开始 汽车 智能 虚拟 仪表 2

转载一篇 一秒启动 linux的文章,基于TI的DM6446的,做智能仪表,可以用得上


All This For 1 Second Boot


Results

Let me give the Results first

Sequence time (uncompressed Kernel) time (compressed Kernel)
U-boot load and start 0.08 0.08
Kernel load 0.52 (0.24 crc32 and 0.28 for copy) 0.35 (0.16 crc32 and 0.19 for copy)
Kernel start and uncompress 0.0 0.66 (for unzip)
Kernel Initialization 0.37 0.38
Init 0 (bypassed init=/bin/ash) 0 (bypassed init=/bin/ash)
Switching Run level and executing init scripts 0 (bypassed init=/bin/ash) 0 (bypassed init=/bin/ash)
Starting Shell 0 (init=/bin/ash) 0 (init=/bin/ash)
Total 0.97 1.47

Message Log with uncompressed kernel (refer Measuring Boot Time)

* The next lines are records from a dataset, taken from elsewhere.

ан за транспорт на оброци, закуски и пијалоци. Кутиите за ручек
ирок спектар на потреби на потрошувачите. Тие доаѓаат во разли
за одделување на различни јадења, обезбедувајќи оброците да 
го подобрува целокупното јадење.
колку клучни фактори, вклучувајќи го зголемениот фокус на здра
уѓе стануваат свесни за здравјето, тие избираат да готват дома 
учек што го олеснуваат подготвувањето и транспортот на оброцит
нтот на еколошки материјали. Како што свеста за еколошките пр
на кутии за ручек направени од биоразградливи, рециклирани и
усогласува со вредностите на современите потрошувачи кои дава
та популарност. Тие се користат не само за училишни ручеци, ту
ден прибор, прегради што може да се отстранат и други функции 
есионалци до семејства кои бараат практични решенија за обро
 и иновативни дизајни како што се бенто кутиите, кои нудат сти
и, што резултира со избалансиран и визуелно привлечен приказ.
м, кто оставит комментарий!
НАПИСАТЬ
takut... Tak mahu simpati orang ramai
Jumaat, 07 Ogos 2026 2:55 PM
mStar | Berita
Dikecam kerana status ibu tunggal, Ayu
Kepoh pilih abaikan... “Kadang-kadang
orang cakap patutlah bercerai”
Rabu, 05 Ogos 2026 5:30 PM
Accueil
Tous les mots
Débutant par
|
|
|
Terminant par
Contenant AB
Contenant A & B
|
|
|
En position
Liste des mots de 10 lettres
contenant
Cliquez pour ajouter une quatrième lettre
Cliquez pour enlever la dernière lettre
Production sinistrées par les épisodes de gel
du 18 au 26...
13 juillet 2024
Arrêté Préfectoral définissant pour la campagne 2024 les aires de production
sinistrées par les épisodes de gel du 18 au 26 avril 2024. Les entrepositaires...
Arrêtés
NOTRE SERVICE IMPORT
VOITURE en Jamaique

$ ./tstamp.exe < /dev/ttyS0

       column1 is elapsed time since first message
       column2 is elapsed time since previous message
       column3 is the message
0.000 0.000:
0.000 0.000:
0.000 0.000: U-Boot 1.2.0 (Jun 23 2008 - 14:53:30)
0.000 0.000:
0.000 0.000: I2C:   ready
0.000 0.000: DRAM:  256 MB
0.000 0.000: MY AMD Flash: 16 MB
0.060 0.060: In:    serial
0.060 0.000: Out:   serial
0.060 0.000: Err:   serial
0.070 0.010: RM Clock :- 297MHz DDR Clock :- 162MHz
1.071 1.001: Hit any key to stop autoboot:   0
1.351 0.280: # Booting image at 80007fc0 ...
1.351 0.000:    Verifying Checksum ...
1.502 0.151: OK
1.502 0.000: OK
1.502 0.000: ## Loading Ramdisk Image at 80900000 ...
1.502 0.000:    Verifying Checksum ...
1.592 0.090: OK
1.602 0.010:
1.602 0.000: Starting kernel ...
1.602 0.000:
1.972 0.370:bin/ash: can't access tty; job control turned off

Note: remember to subtract 1 second bootdelay

Message Log with compressed kernel (refer Measuring Boot Time)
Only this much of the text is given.